Anti-fragility is a philosophical concept conceived of by author Nassim Nicholas Taleb, and dictates that the true opposite nature of fragility is not indestructibility. The right opposite end of the scale of fragility is anti-fragility, which tells us that something can be enhanced by encumbering external forces instead of broken down by them or even worse, being unencumbered by them altogether. A great example of this is the kind of vaccination effect that is given to children for various diseases that are now long gone, thanks to the Kochs and Pasteurs of the world. The effect is where the virus itself gets inserted into the system to strengthen the system’s immunity. Another great example of this is the power of purpose for positivity during circumstances of superior oppression.
It might seem to any who does not endeavor the creative writing life, that Rilke, Kappus, Goddard, Hopper, and all who are stricken by the need to write or create might be at somewhat of a disadvantage in the ever-encroaching mundanity and purposelessness of our material existence.
Yet what Rilke and all other creative minds drove by passion and purpose know very well, is that this third and final piece of advice from Letters To A Young Poet is of the utmost importance:
To find solitude from your encumbered mind and the interrupting external stimuli of this world, you need to seek a subjective form of solitude in which your creativity can grow. Yet how can we achieve this, when for some of us this might seem like some sort of Sisyphean task?

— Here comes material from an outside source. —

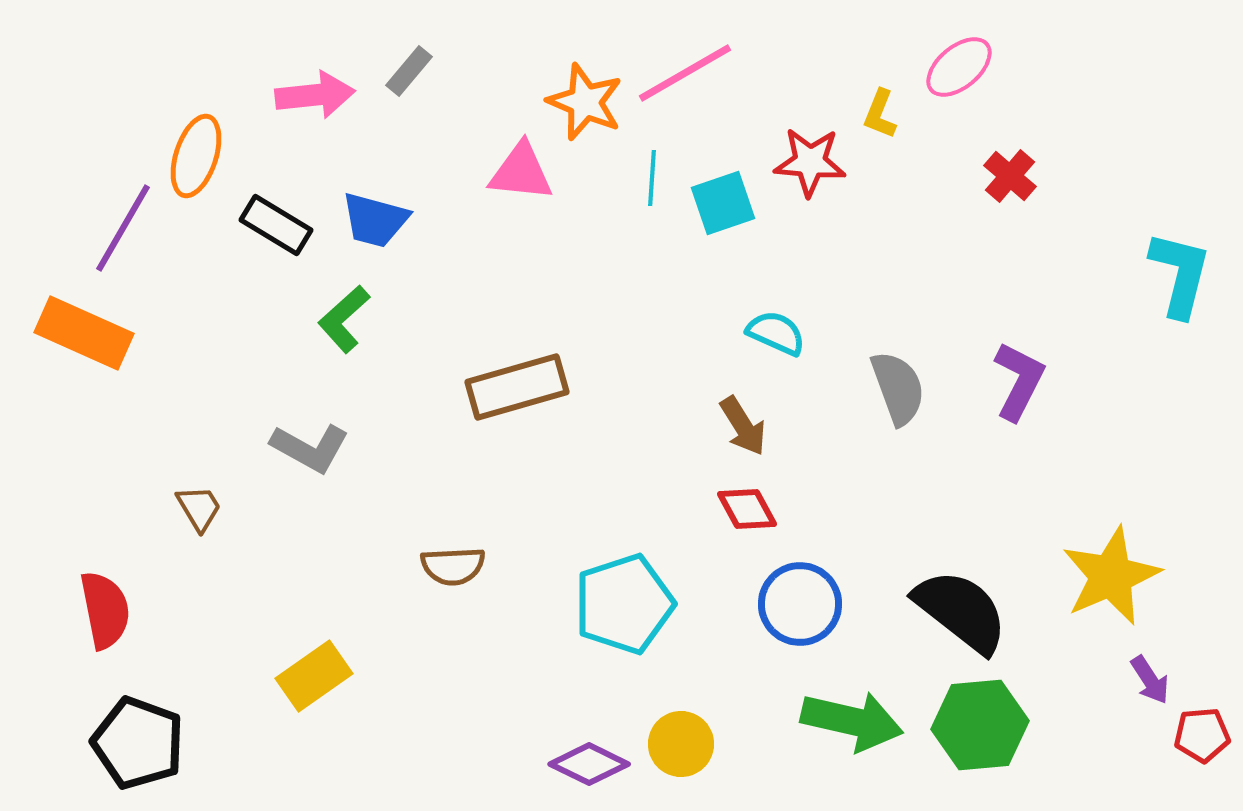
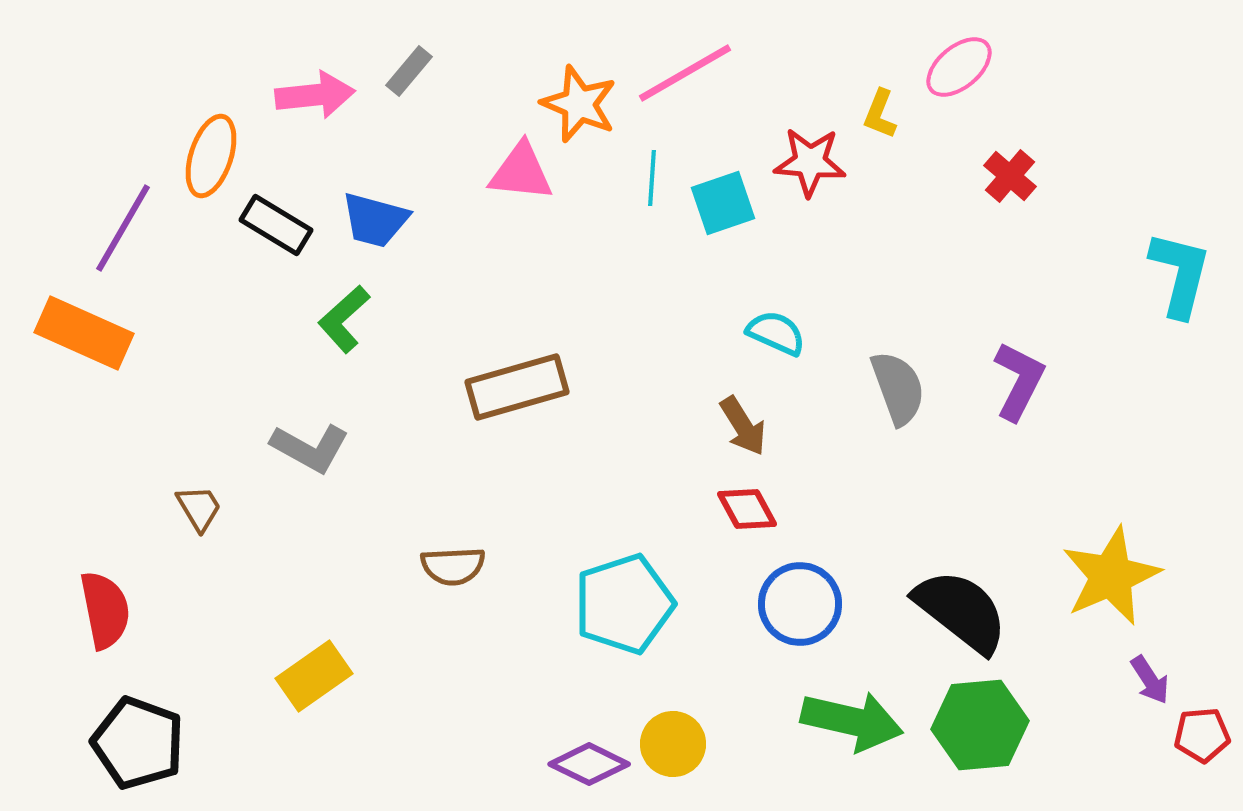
orange star: moved 6 px left, 2 px down
orange ellipse: moved 15 px right
yellow circle: moved 8 px left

As the creator ventures on their journey inward, beyond all that can be seen by material thought or conjured by our tongues, we need to be -as Rilke puts it- “poet enough to call forth the riches “of our daily existence. Rilke calls on us to become like children, lost between the scaling walls of adult legs as we crawl around on the floor, fascinated by every new thing as if we see it for the very first time. To be like the childlike reader, not aware of what is coming and merely clambering from one page to the next, leaving the serendipities and wonder of this universe open for ourselves to experience at the moment and envelop as we go along.
A perfect example of this advice -as extracted from ancient symbolism- would be to compare the creative mind’s journey to that of I’itoi, the Man In The Maze. The I’itoi Ki symbol originally belongs to the Native American tribe who call themselves the Tohono O’odham – “Desert People”, when Anglicised. It is in their ancient verses and myth that the journey of I’itoi is immortalized. A myth that describes the path to wellness and collected serenity, as we search for the answers to the flowing river of experiences in the maze of our lives. In this story, I’itoi faces many turns and decisions on the journey toward the center of the maze.
With each turn and decision, he grows wiser and closer to the center. As I’itoi’s journey inward progresses he also grows physically as he gains understanding, and soon – deep within the confines of the maze – he can at last peer over the walls easily to see the road to the perfect place – now having a holistic understanding of the world and his place in it.
Here, in the serene center of this maze, Rilke waits for all of us to navigate the rambunctious avenues of self-reflection and self-doubt. He waits for us to read these significant letters, like a father waiting patiently for their child to finish counting down the questions we need to ask ourselves as creative minds, before sprinting through the maze to find him. In the perpetual cosmic game of creative hide-and-seek that we play in this life, Rilke’s Letter To A Young Poet is less of a map and more of a fatherly voice in the distance, calling out to his children to create and conquer.
Every creative mind deserves to read it.